月曜日、私は主要株価指数の調整安値は底を打ったと予想した。昨日、トランプ大統領がホルムズ海峡の完全再開を求めるイランへの要求が満たされなければ、午後8時にイラン文明を壊滅させると脅威を繰り返したことを受けて、株式市場は大幅安で寄り付いた。しかし投資家は終日株式を買い上げ、S&P 500は引け数分前になんとかプラス圏に転じた。引け後、大統領がパキスタン首相の仲介による2週間の停戦に合意したと発表したのは、驚くべきことではなかった。

(出典: Finviz)
この停戦はイラン、米国、イスラエルを含み、イランが海峡を完全に再開することを前提としており、イランも同意したようだ。これを受けて原油価格は急落し、WTIは約18ドル下落して94.50ドル、ブレントは15ドル以上下落して94ドルとなった。金と銀は急騰し、S&P 500先物は約3%上昇している。ドルは上昇分を吐き出し、利回り低下とともに国債が上昇。投資家はFRBの年内利下げ再開を視野に入れ始めた。この紛争を通じて強気サイドに留まることが報われたが、不確実性がはるかに高まった世界ではボラティリティが続くことは避けられず、ポートフォリオにキャッシュを維持して機動的に動くことが重要だ。

(出典: Bloomberg)
経済の底堅さを示すもう一つのサインとして、2月の耐久財受注は1.4%減少したが、変動の大きい輸送カテゴリーを除くと0.8%増、過去1年間では6%増だった。最も重要なのは、GDP算出に使用される国防を除く非航空機資本財の出荷が2月に0.9%増加したことだ。
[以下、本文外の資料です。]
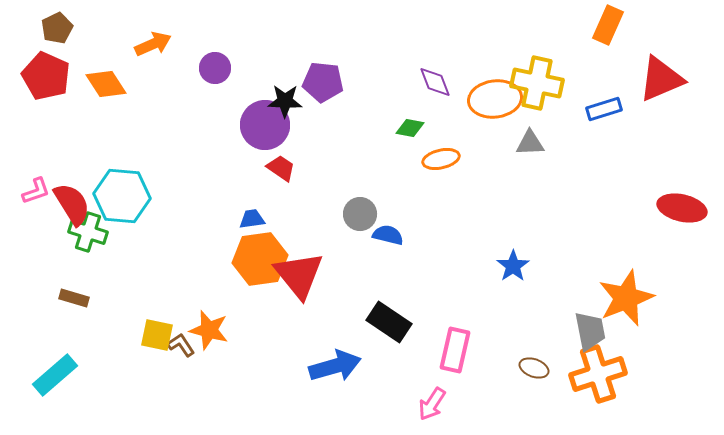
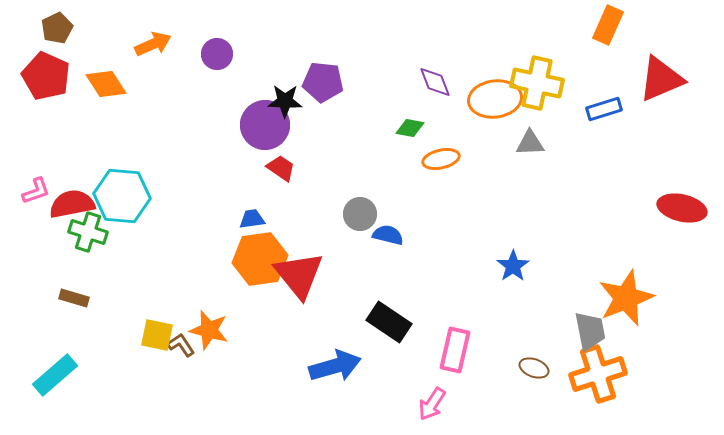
purple circle at (215, 68): moved 2 px right, 14 px up
red semicircle at (72, 204): rotated 69 degrees counterclockwise
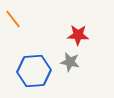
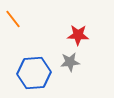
gray star: rotated 18 degrees counterclockwise
blue hexagon: moved 2 px down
第1四半期の年率換算では第4四半期を5.3%上回るペースにあり、経済成長率を押し上げるはずだ。企業は引き続き健全なペースで支出を続けている。

(出典: Briefing.com)
自社のビジネスを誰よりも熟知している企業インサイダーも、引き続き強気サイドに立っている。3月のネットインサイダー買いは企業の25%にまで上昇した。これはイラン戦争のまっただ中での数字であり、2月から増加している。